Temuan ini dilaporkan oleh Lembaga Otoritas Perlindungan Lingkungan Wilayah Utara.
Kebijakan larangan penggunaan kantung plastik untuk belanja resmi dilakukan Pemerintah Wilayah Utara Australia pada September 2011 lalu. Sebelum larangan diberlakukan, sekitar 31 juta kantung plastik macam ini dibagikan secara cuma-cuma oleh para peritel tiap tahunnya. Kini, supermarket-supermarket besar menjual kantung plastik yang lebih tebal dengan harga 15 sen per lembarnya.
Jumlah kantung plastik macam ini yang terjual pada konsumen tercatat sebesar 7,3 juta, terhitung setelah pelarangan kantung plastik sekali pakai. Tetapi di pihak lain jumlah kantung plastik pelapis tempat sampah meningkat tajam, dari 8 juta menjadi 22,2 miliar. Angka-angka ini berarti bahwa meskipun ada pengurangan sekitar sebesar 10 juta kantung plastik sejak larangan diberlakukan, belum tentu lebih sedikit bahan plastik yang sampai ke tempat pembuangan akhir.
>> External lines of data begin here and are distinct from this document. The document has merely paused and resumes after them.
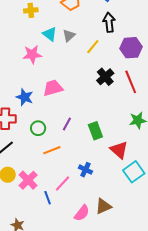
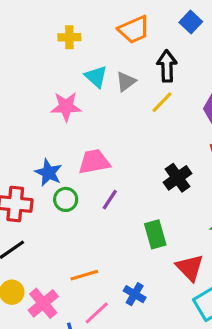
black arrow: (109, 22) -> (167, 66), moved
black cross: (105, 77) -> (178, 178), moved
purple line: (67, 124) -> (110, 200), moved
green circle: (38, 128) -> (66, 199), moved
orange line: (52, 150) -> (84, 275), moved

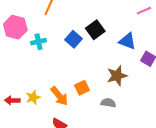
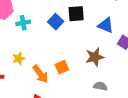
black square: (95, 30) -> (76, 14), turned 30
yellow star: (33, 97) -> (19, 59), moved
gray semicircle: (108, 103) -> (100, 86), moved

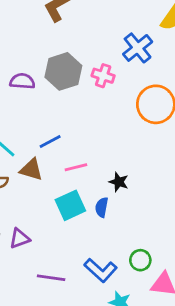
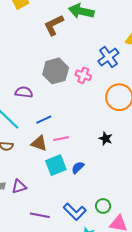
purple semicircle: (22, 81) -> (24, 92), moved
brown triangle: (31, 170) -> (39, 143), moved
black star: (119, 182) -> (106, 139), moved
blue semicircle: (102, 207) -> (78, 168), turned 32

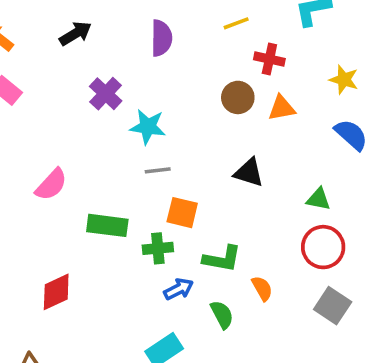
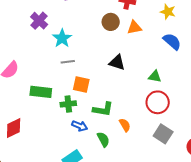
cyan star: (148, 127) -> (62, 38), turned 30
blue arrow: (179, 289) -> (80, 126), turned 49

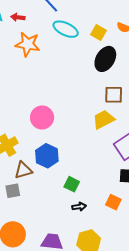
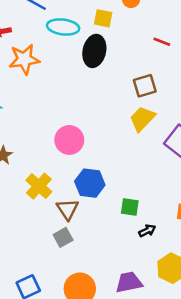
black ellipse: (105, 59) -> (94, 51), moved
brown triangle: (23, 170) -> (67, 209), turned -30

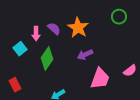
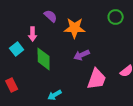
orange star: (78, 28) -> (75, 28), turned -30
purple semicircle: (54, 29) -> (51, 16), moved
green diamond: (47, 59) -> (44, 59), turned -35

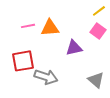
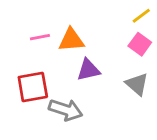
purple triangle: (74, 48) -> (88, 70), moved
gray triangle: (96, 80) -> (137, 84), moved

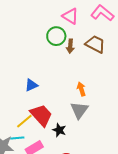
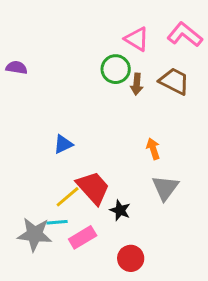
blue triangle: (31, 85) -> (63, 144), moved
gray triangle: (79, 110) -> (165, 188), moved

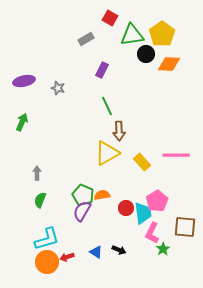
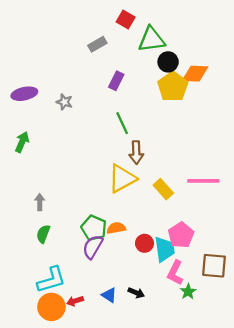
yellow pentagon: (162, 34) -> (173, 87), moved

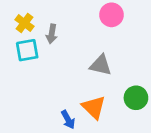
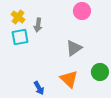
gray triangle: (101, 65) -> (74, 48), turned -48
blue arrow: (68, 120) -> (39, 88), moved

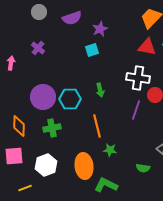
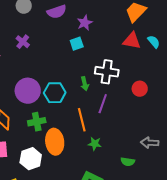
white cross: (138, 78) -> (107, 72), moved
purple line: (136, 110) -> (103, 104), moved
orange ellipse: (84, 166) -> (55, 142), moved

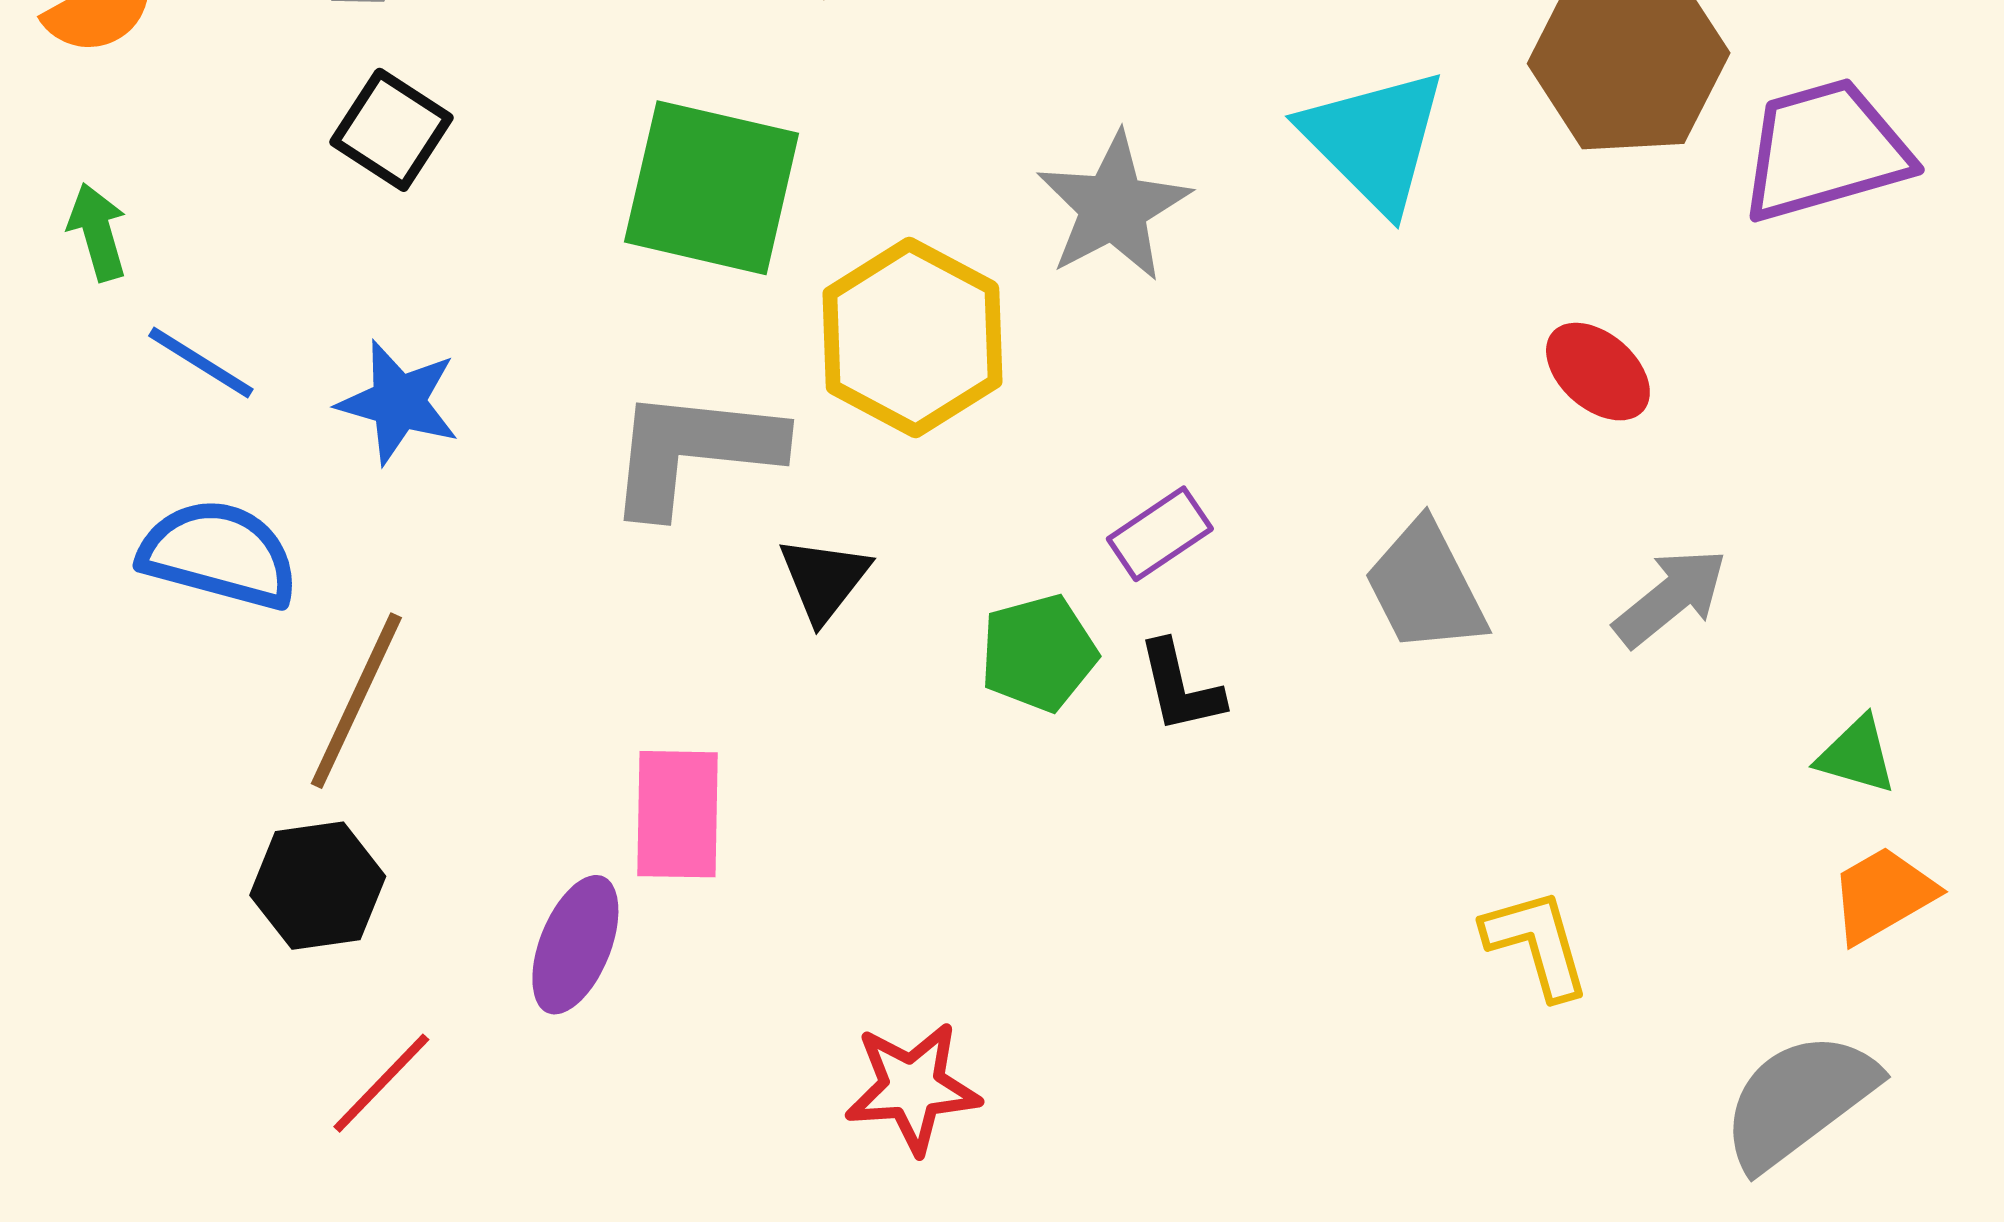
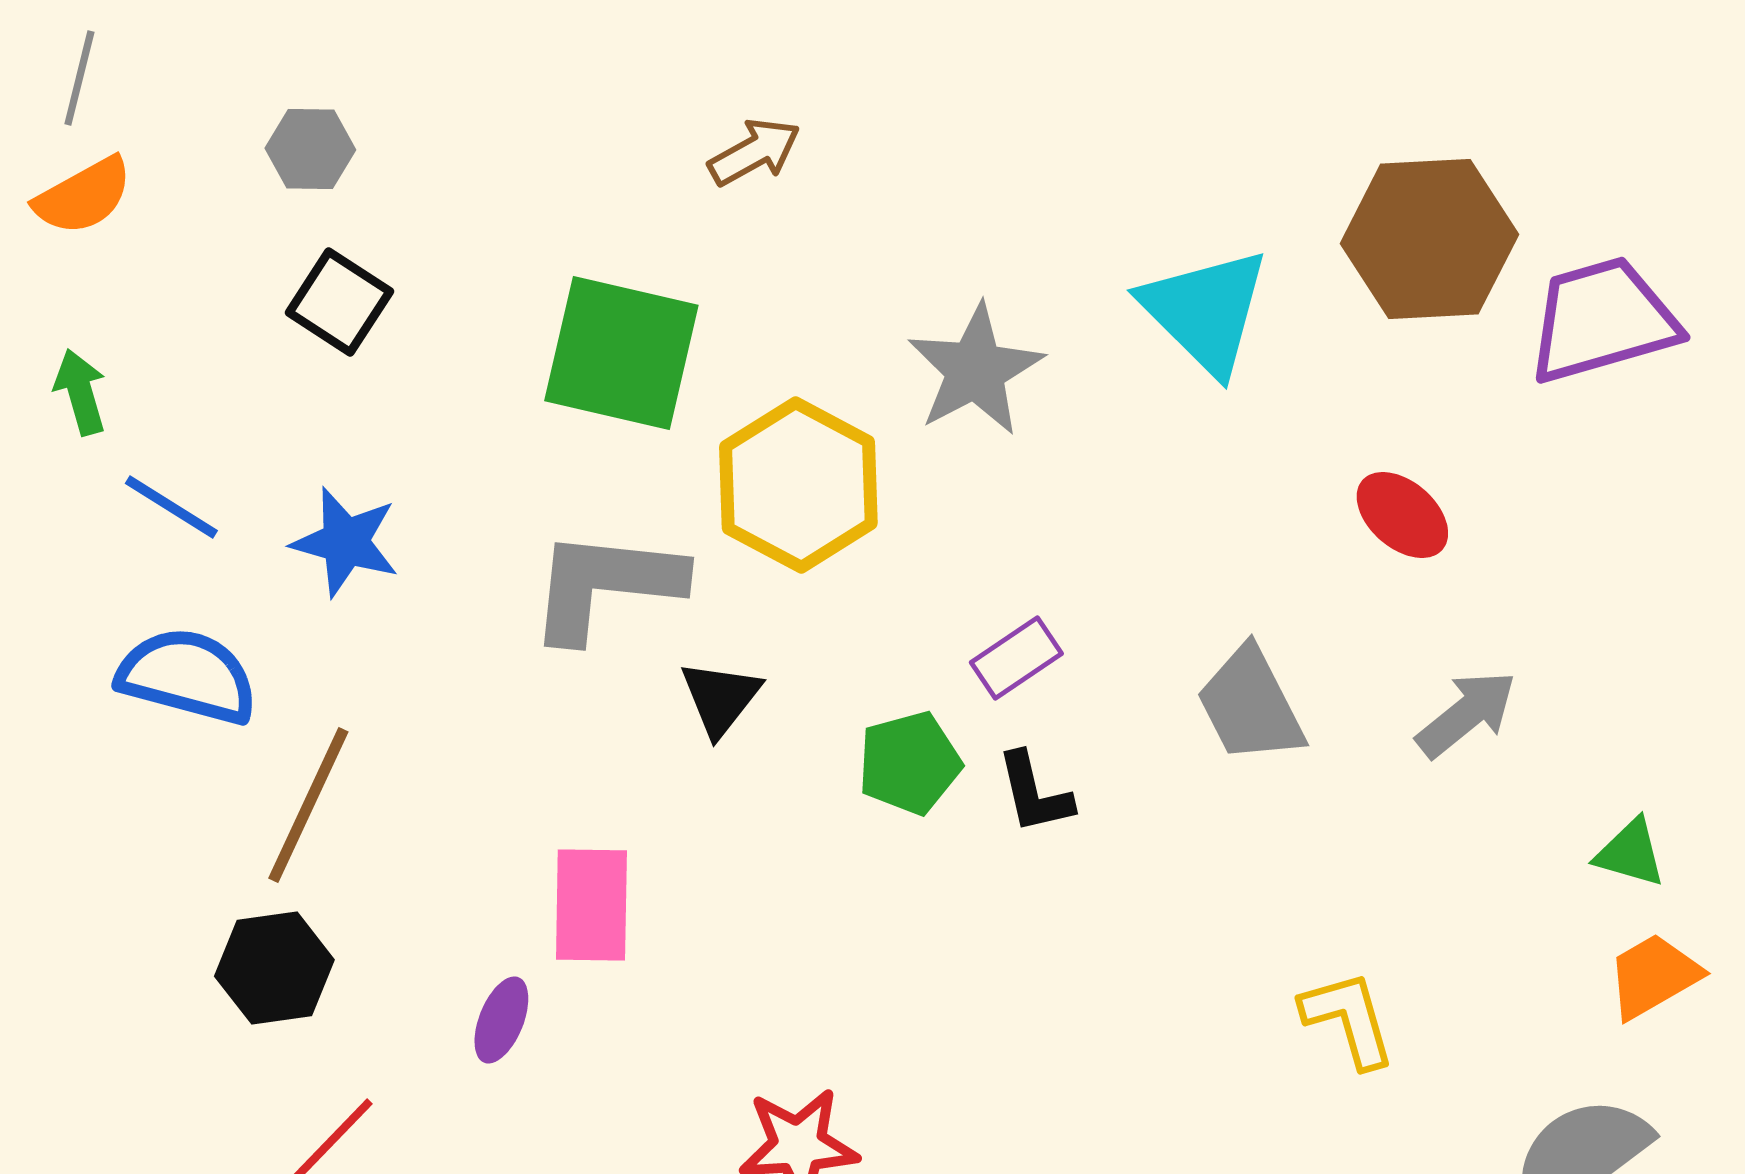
purple ellipse: (575, 945) -> (501, 1020), size x0.7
Ini karena kantung plastik yang bisa dipakai ulang lima kali lipat lebih tebal dibanding kantung plastik sekali pakai. Sejak pelarangan diberlakukan, jumlah orang yang mendukung peraturan itu meningkat dari 64 persen menjadi 73 persen.
Stuart Blanch, direktur lembaga otoritas, menyatakan bahwa penurunan jumlah tersebut bisa jadi bagus, terutama untuk satwa-satwa laut. Penyu, misalnya, bisa salah mengira bahwa kantung plastik itu adalah ubur-ubur, dan memakan kantung tersebut.
Namun, di sisi lain, sebaiknya kantung plastik yang bisa dipakai ulang juga digunakan lebih banyak sebelum akhirnya harus dibuang ke tempat pembuangan akhir.
Blanch menyarankan agar konsumen diberi kompensasi lima atau sepuluh sen per kantung saat mengembalikan kantung tersebut ke toko karena sudah terlalu banyak robekannya.